AudioContext Pitfalls
From the experience of bulk-fixing AudioContext-related bugs across 18 components, here are the common patterns.
iOS Safari: User Gesture Required — The most common bug. Initializing AudioContext in useEffect leaves it fixed in suspended state on iOS. The fix is to move initialization into click or touch handlers.
Chrome: Autoplay Policy — Chrome has blocked audio playback without user interaction since 2018. Checking AudioContext.state === 'suspended' and calling resume() is mandatory in every component.
OscillatorNode is Disposable — An OscillatorNode that has had stop() called cannot be reused. You need to create a new OscillatorNode for each new sound. Initially, I didn't know this and got an error calling start() twice.
Direct Assignment to GainNode.gain.value Causes Pop Noise — Setting gain.value = 0 directly causes clicking from the abrupt volume change. Use gain.linearRampToValueAtTime(0, ctx.currentTime + 0.01) to add a short fade instead. 0.01 seconds is sufficient.
Memory Leak: Forgetting to disconnect — Not calling disconnect() on nodes when a component unmounts prevents garbage collection. This is especially critical for components like Music Visualizer that continuously read AnalyserNode with requestAnimationFrame — cleanup is mandatory.
The common thread among these bugs is that they stem from "cross-browser behavior differences" and "Web Audio API design constraints." Some could be known from reading API documentation, but many don't sink in until you actually encounter them as bugs.
Choosing Between use-sound (Howler.js) and Web Audio API
sakimytocom uses two different approaches for sound playback.
use-sound (Howler.js) — Plays pre-recorded WAV files. Used for short sound effects like BubbleWrap's pop sound and button clicks. File sizes are small (a few KB) and playback latency is negligible. Implementation is a single line: useSound('/sounds/pop.wav').
Web Audio API (OscillatorNode) — Synthesizes sound in real time. Used for instruments that need to dynamically generate sound based on user input, like Piano and Theremin.

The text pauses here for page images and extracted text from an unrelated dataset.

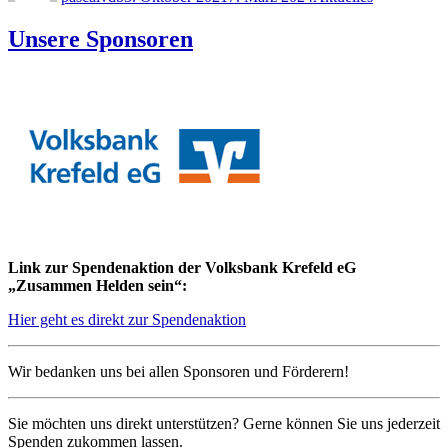
Unsere Sponsoren
Link zur Spendenaktion der Volksbank Krefeld eG
„Zusammen Helden sein“:
Hier geht es direkt zur Spendenaktion
Wir bedanken uns bei allen Sponsoren und Förderern!
Sie möchten uns direkt unterstützen? Gerne können Sie uns jederzeit
Spenden zukommen lassen.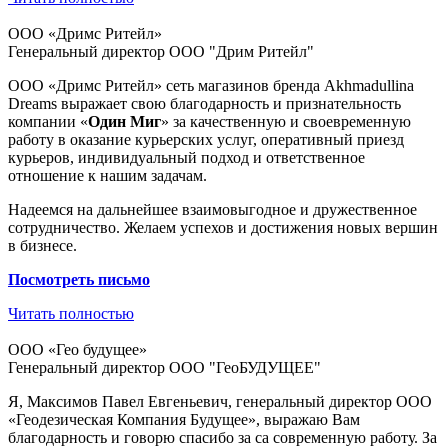
ООО «Дримс Ритейл»
Генеральный директор ООО "Дрим Ритейл"
ООО «Дримс Ритейл» сеть магазинов бренда Akhmadullina
Dreams выражает свою благодарность и признательность
компании «
Один Миг
» за качественную и своевременную
работу в оказание курьерских услуг, оперативный приезд
курьеров, индивидуальный подход и ответственное
отношение к нашим задачам.
Надеемся на дальнейшее взаимовыгодное и дружественное
сотрудничество. Желаем успехов и достижения новых вершин
в бизнесе.
Посмотреть
письмо
Читать полностью
ООО «Гео будущее»
Генеральный директор ООО "ГеоБУДУЩЕЕ"
Я, Максимов Павел Евгеньевич, генеральный директор ООО
«Геодезическая Компания Будущее», выражаю Вам
благодарность и говорю спасибо за са современную работу. За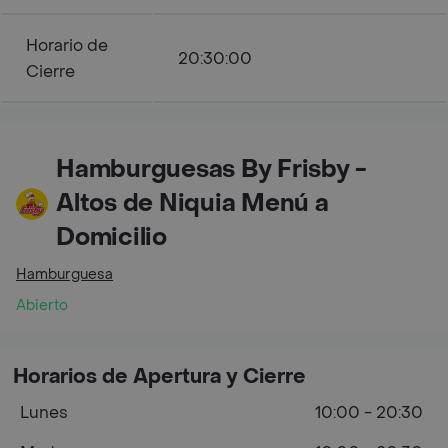
Horario de
20:30:00
Cierre
Hamburguesas By Frisby -
Altos de Niquia Menú a
Domicilio
Hamburguesa
Abierto
Horarios de Apertura y Cierre
Lunes
10:00 - 20:30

WAV files can't handle this — preparing WAV files for all 88 piano keys is impractical, and continuous frequency changes like Theremin are impossible with file playback.
The boundary between these approaches is clear: "Is the sound predetermined, or does it need to be generated in real time?" Recorded playback and real-time synthesis are fundamentally different programming models.
Howler.js's advantage is that the library absorbs cross-browser compatibility differences. Web Audio API's low-level control is essential for instruments, but creating an OscillatorNode just to play a click sound is overkill. Use the right tool for the job.
Summary
Web Audio API is the "Canvas of sound." Just as Canvas API gives you the ability to "freely manipulate pixels," Web Audio API gives you the ability to "freely generate and process sound."
And in the world of sound, math determines timbre. Frequency ratios define pitch, harmonic composition defines timbre, and envelope curves define an instrument's "feel." Behind the single line 440 * Math.pow(2, (note - 69) / 12) lies a history of music theory stretching back to Pythagoras.
After 11 music components and AudioContext bug fixes across 18 components, I feel I've grasped the fundamentals of audio programming. The main resources I used were these three:
- Web Audio API (Boris Smus): API design philosophy and overall picture
- The Nature of Code (Daniel Shiffman): Physical intuition for oscillation and waves
- Math Girls (Yuki Hiroshi): Fourier transforms and the duality of frequency
One book, two references, and 11 implementations. As an entry point to audio programming, that was enough. All that's left is to pick an instrument you want to build and start connecting OscillatorNodes. At first, you'll only get electronic sounds, but as you adjust envelopes and layer harmonics, there comes a moment when a "convincing sound" emerges. That moment is the greatest reward of audio programming.